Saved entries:
┌──

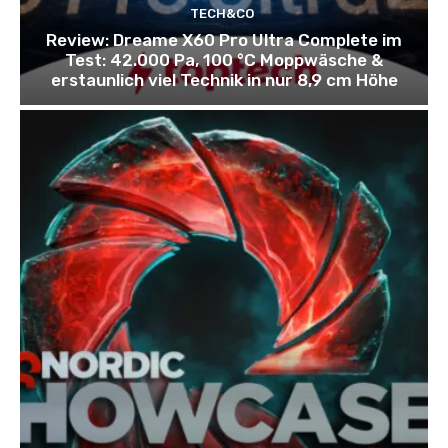
TECH&CO
Review: Dreame X60 Pro Ultra Complete im
Test: 42.000 Pa, 100 °C Moppwäsche &
erstaunlich viel Technik in nur 8,9 cm Höhe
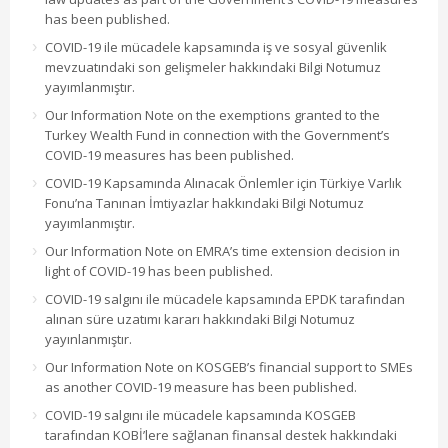
has been published.
COVID-19 ile mücadele kapsamında iş ve sosyal güvenlik
mevzuatındaki son gelişmeler hakkındaki Bilgi Notumuz
yayımlanmıştır.
Our Information Note on the exemptions granted to the
Turkey Wealth Fund in connection with the Government’s
COVID-19 measures has been published.
COVID-19 Kapsamında Alınacak Önlemler için Türkiye Varlık
Fonu’na Tanınan İmtiyazlar hakkındaki Bilgi Notumuz
yayımlanmıştır.
Our Information Note on EMRA’s time extension decision in
light of COVID-19 has been published.
COVID-19 salgını ile mücadele kapsamında EPDK tarafından
alınan süre uzatımı kararı hakkındaki Bilgi Notumuz
yayınlanmıştır.
Our Information Note on KOSGEB’s financial support to SMEs
as another COVID-19 measure has been published.
COVID-19 salgını ile mücadele kapsamında KOSGEB
tarafından KOBİ’lere sağlanan finansal destek hakkındaki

└──

— ACTIVITY —
Working from the records above, write out verbatim only the lines from the line containing "Turkey Wealth Fund" through the line containing "yayınlanmıştır.".

— RESPONSE TO THE EXERCISE —
Turkey Wealth Fund in connection with the Government’s
COVID-19 measures has been published.
COVID-19 Kapsamında Alınacak Önlemler için Türkiye Varlık
Fonu’na Tanınan İmtiyazlar hakkındaki Bilgi Notumuz
yayımlanmıştır.
Our Information Note on EMRA’s time extension decision in
light of COVID-19 has been published.
COVID-19 salgını ile mücadele kapsamında EPDK tarafından
alınan süre uzatımı kararı hakkındaki Bilgi Notumuz
yayınlanmıştır.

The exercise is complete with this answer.